Buzz Aldrin Tells Trump NASA Program Is 'Great Disappointment'

The Apollo 11 astronaut lamented that the agency's spacecraft currently can't even enter lunar orbit.

Apollo 11 astronaut Buzz Aldrin, who became the second man to walk on the moon 50 years ago, told President Donald Trump on Friday that he’s unimpressed with the status of the U.S. space program.

“Frankly, I’m a little disappointed in the last 10 to 15 years,” he told the president during an Oval Office press conference with Michael Collins, another Apolo 11 astronaut. “We were able to achieve so much early. Now we have the number one rocket right now in the U.S., and we have the number one spacecraft, and they cannot get into lunar orbit with significant maneuvering capability. And that’s a great disappointment to me.”

NASA chief Jim Bridenstine, who was also present, said, “We’re working on it,” Quartz reported .

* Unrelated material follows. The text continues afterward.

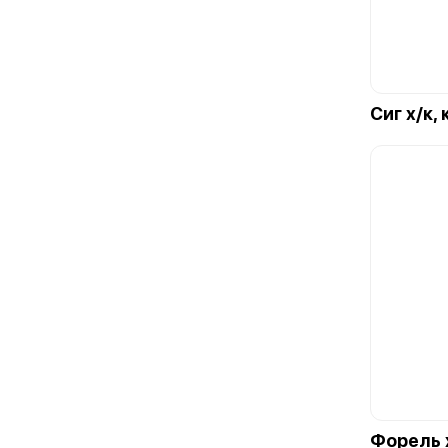
Сиг х/к, 
Форель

Just before Aldrin made his remarks, Trump praised the space program, vowing that it would be “going a lot further now,” not only back to the moon but to Mars.

“NASA is back,” the president declared, adding that Florida’s Kennedy Space Center “was not a pretty picture” in the past.

“They were almost, you could say, abandoned, and now they’re in tip-top shape and rockets are going up all the time,” he added.

Aldrin has in the past voiced criticism of the space program, telling Ars Technica in a recent interview, “We’ve been fumbling around for a long, long time.”

“There has to be a better way of doing things,” he said.

NASA has set its sights on another moon landing by 2024 with its Orion deep-space crew capsule and Space Launch System rocket. According to CBS News , this time, the goal is to pursue long-term space exploration rather than the singular objective of landing on the moon.

However, concerns have been raised over the mission’s ever-changing timeline and its growing costs.

In June, a Government Accountability Office report  urged that the program, on which more than $8 billion has been spent, “adopt more transparent cost reporting practices,” as the agency had trouble determining the actual price tag for its projects.